Stefano Ghisolfi 8c onsight and Laura Rogora 8c+ redpoint at Oliana
There’s been some impressive Italian climbing action at Oliana in Spain, where both Stefano Ghisolfi and Laura Rogora have claimed two outstanding achievements. 15-year-old Rogora from Rome confirms she’s one of the leading lights with her repeat of Joe Blau, a huge 8c+ that ascends the entire Contrafort de rumabu. Rogora redpointed the line on her last day in Spain, and this success comes in the wake of another two 8c’s climbed at the same crag, namely T1 full equip and Fish eye. The latter was climbed in the cleanest of style by Stefano Ghisolfi who, in doing so, has become one the few climbers in the world capable of onsighting 8c. While waiting to hear directly from Rogora, here are the first details from Ghisolfi who, only just a few days early at nearby Terradets, managed to repeat Definicion de resistencia democrata, a 9a+ he believes is 9a.
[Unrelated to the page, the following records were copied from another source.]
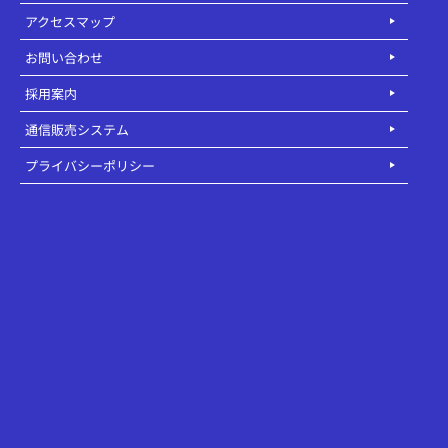
アクセスマップ
お問い合わせ
採用案内
通信販売システム
プライバシーポリシー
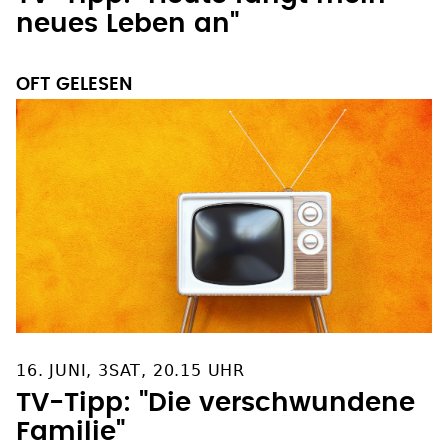
neues Leben an"
OFT GELESEN
16. JUNI, 3SAT, 20.15 UHR
TV-Tipp: "Die verschwundene
Familie"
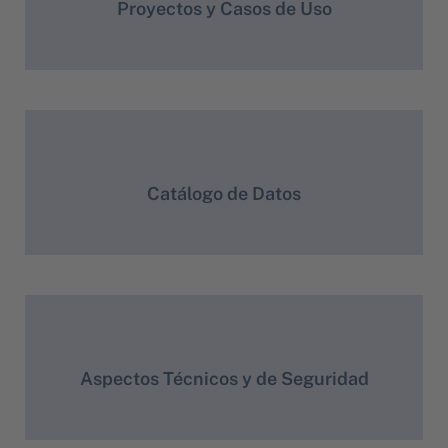
Proyectos y Casos de Uso
Catálogo de Datos
Aspectos Técnicos y de Seguridad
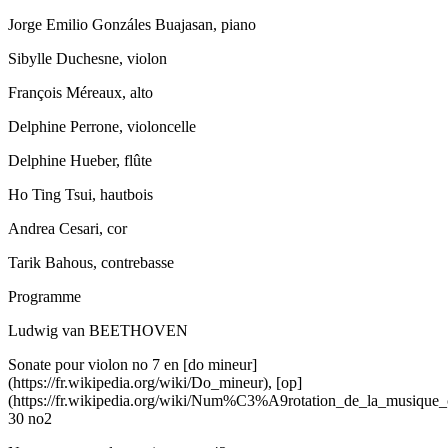
Jorge Emilio Gonzáles Buajasan, piano
Sibylle Duchesne, violon
François Méreaux, alto
Delphine Perrone, violoncelle
Delphine Hueber, flûte
Ho Ting Tsui, hautbois
Andrea Cesari, cor
Tarik Bahous, contrebasse
Programme
Ludwig van BEETHOVEN
Sonate pour violon no 7 en [do mineur]
(https://fr.wikipedia.org/wiki/Do_mineur), [op]
(https://fr.wikipedia.org/wiki/Num%C3%A9rotation_de_la_musique_c
30 no2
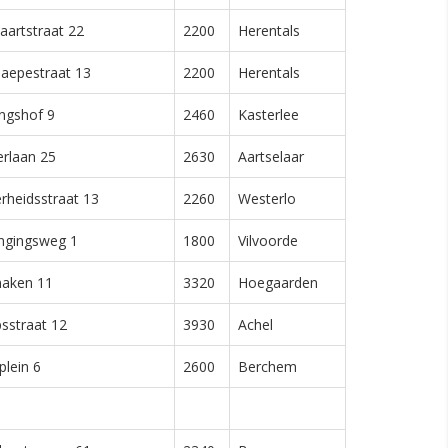
aartstraat 22
2200
Herentals
aepestraat 13
2200
Herentals
ngshof 9
2460
Kasterlee
terlaan 25
2630
Aartselaar
erheidsstraat 13
2260
Westerlo
ingingsweg 1
1800
Vilvoorde
naken 11
3320
Hoegaarden
sstraat 12
3930
Achel
plein 6
2600
Berchem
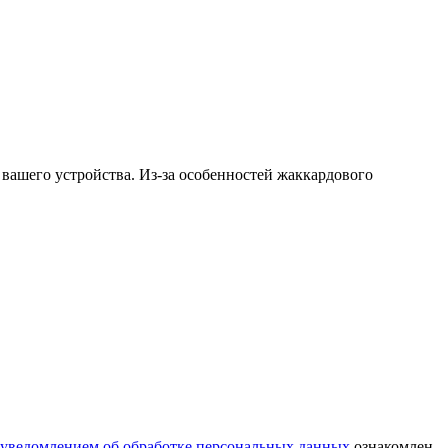
и вашего устройства. Из-за особенностей жаккардового
уведомлением об обработке персональных данных
ознакомлен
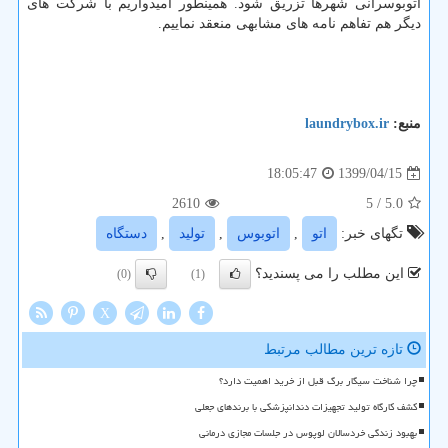
اتوبوسرانی شهرها تزریق شود. همینطور امیدواریم با شرکت های
دیگر هم تفاهم نامه های مشابهی منعقد نماییم.
منبع:
laundrybox.ir
1399/04/15
18:05:47
2610
/ 5
5.0
تگهای خبر:
اتو
,
اتوبوس
,
تولید
,
دستگاه
این مطلب را می پسندید؟
(0)
(1)
X
تازه ترین مطالب مرتبط
چرا شناخت سیگار برگ قبل از خرید اهمیت دارد؟
کشف کارگاه تولید تجهیزات دندانپزشکی با برندهای جعلی
بهبود زندگی خردسالان لوپوس در جلسات مجازی درمانی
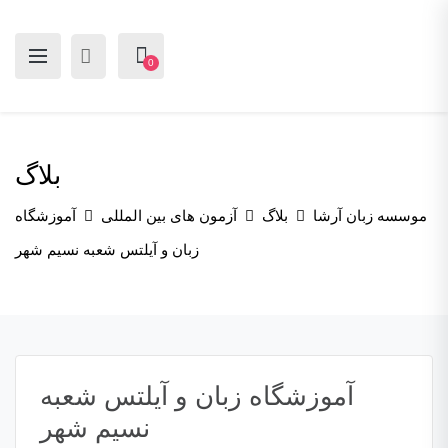
0
بلاگ
موسسه زبان آرشا
بلاگ
آزمون های بین المللی
آموزشگاه
زبان و آیلتس شعبه نسیم شهر
آموزشگاه زبان و آیلتس شعبه
نسیم شهر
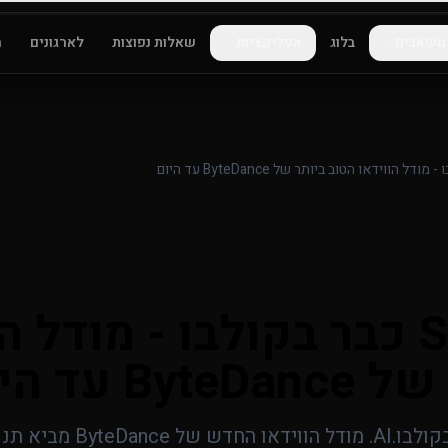
משאבים
בלוג
אפליקציות
שאלות נפוצות
לארגונים
ה
Seedance 2 כבר בקולבו - מודל
B עד היום
Seedance 2 שולב במלואו בקול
FISH EYE 8C ONSIGHT by Stefano Ghisolfi
Fish Eye, yes, it's a dream come true. I knew for some time that I was capable of doing this, but I never found the right route. In truth, I had never tried seriously tried any 8c onsights previously and amy best performance so far was onsighting Pietramurata, a hard 8b+, and I’d flashed an 8c, but an 8c on-sight was still missing!
The attempt was planned, I’d decided the day before that I’d go for the onsight. I carefully checked the route from below, as far as you can see since it’s 50m long, and then I started up and climbed for 30 minutes!